As we approach Father’s Day, Fiona Fraser remembers the adventurous, smiling giant of a man who was her adored dad – a man who died before his time, but left a lasting legacy of love.
My mum likes to tell a story. It’s about the time I applied for a job at the local New World supermarket. I was 14 and was looking forward to wearing the fire engine red, zip-front polyester uniform and name badge, using the clocking-in machine and earning $3.75 per hour, should I be successful.
The owner, a man of community note, asked me a few questions. “Ah, Fiona,” he said, peering first at the application form, and then at me. “So I see here you’d like a part-time job. What does your father do?”
My response was rapid, blunt, but entirely truthful. “He’s dead.”
I got the job, possibly out of pity.
What I could have answered, had I not been so affronted to be assessed for my suitability on the accomplishments of my father, was this: that although he’d recently passed away, he had been a farmer, a freezing worker, a fisherman, a businessman, a double bassist, a political aspirant, a traveller, a truck driver, a skipper, a protestor, an entrepreneur, an orator, a horseman, a poet, a cook, and most importantly of all, a father. A very good one.
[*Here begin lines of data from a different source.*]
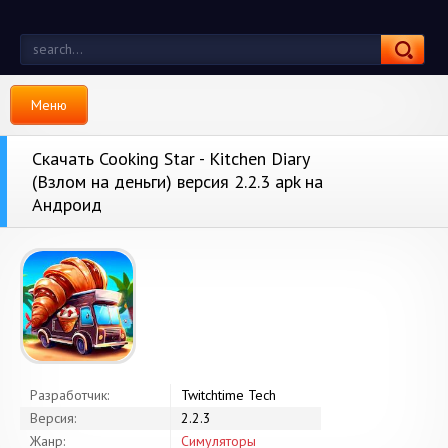
Меню
Скачать Cooking Star - Kitchen Diary
(Взлом на деньги) версия 2.2.3 apk на
Андроид
Разработчик:
Twitchtime Tech
Версия:
2.2.3
Жанр:
Симуляторы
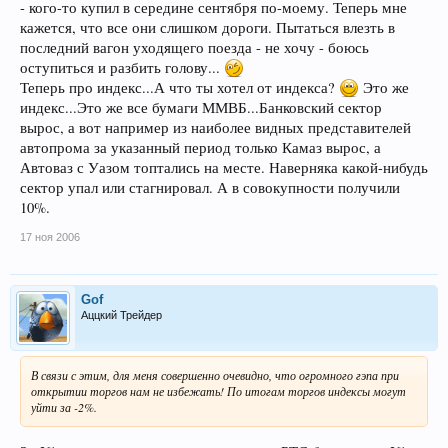
- кого-то купил в середине сентября по-моему. Теперь мне
кажется, что все они слишком дороги. Пытаться влезть в
последний вагон уходящего поезда - не хочу - боюсь
оступиться и разбить голову...
Теперь про индекс...А что ты хотел от индекса?
Это же
индекс...Это же все бумаги ММВБ...Банковский сектор
вырос, а вот например из наиболее видных представителей
автопрома за указанный период только Камаз вырос, а
Автоваз с Уазом топтались на месте. Наверняка какой-нибудь
сектор упал или стагнировал. А в совокупности получили
10%.
17 ноя 2006
Gof
Аццкий Трейдер
В связи с этим, для меня совершенно очевидно, что огромного гэпа при
открытии торгов нам не избежать! По итогам торгов индексы могут
уйти за -2%.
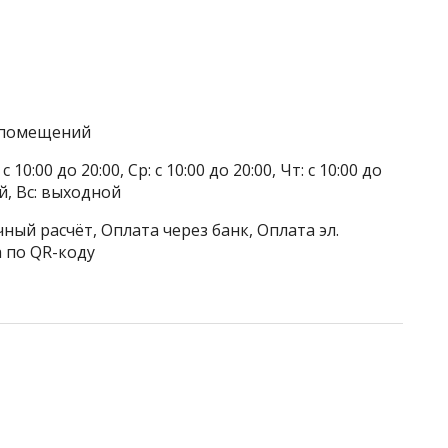
а помещений
 10:00 до 20:00, Ср: с 10:00 до 20:00, Чт: с 10:00 до
ой, Вс: выходной
ный расчёт, Оплата через банк, Оплата эл.
 по QR-коду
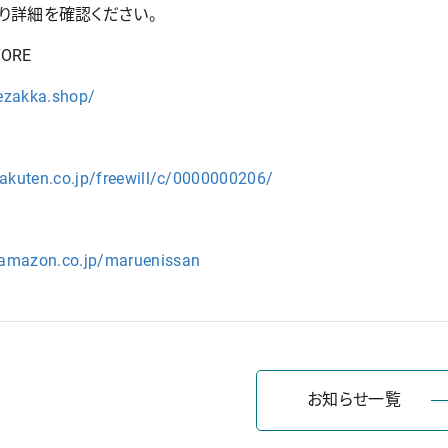
り詳細を確認ください。
TORE
ezakka.shop/
.rakuten.co.jp/freewill/c/0000000206/
.amazon.co.jp/maruenissan
お知らせ一覧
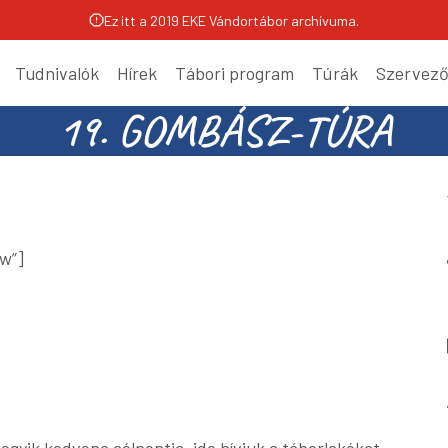
Ez itt a 2019 EKE Vándortábor archívuma.
Tudnivalók
Hírek
Tábori program
Túrák
Szervez
19. GOMBÁSZ-TÚRA
w”]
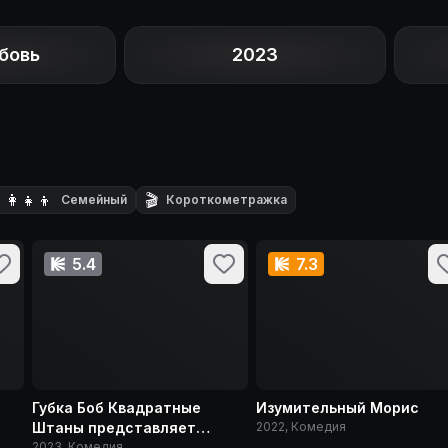
бовь
2023
‍👩‍👧‍👦
🎬
Семейный
Короткометражка
5.4
7.3
Губка Боб Квадратные
Изумительный Морис
Штаны представляет
2022, Комедия
Приливную зону
2023, Комедия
My divine dad, John, died aged just 43.
Forty-three! I was only just that age myself until July. And for the entirety of my 44th year on earth that information was like a scab. It would get itchy, I’d scratch it, I’d bleed a little, heal, move on. I’d get a headache and think, “Well, Dad died at 43. It’s probably a brain tumour.” I’d chat to the millennials at work and realise they probably thought of me as really old and I’d smile to myself thinking, “But I’m not! I’m like you!” and then the reality of my father dying at the very age I now was would wash through my body. And I’d realise that yes, it’s possible to be someone living their best life, their still-young life, and then die.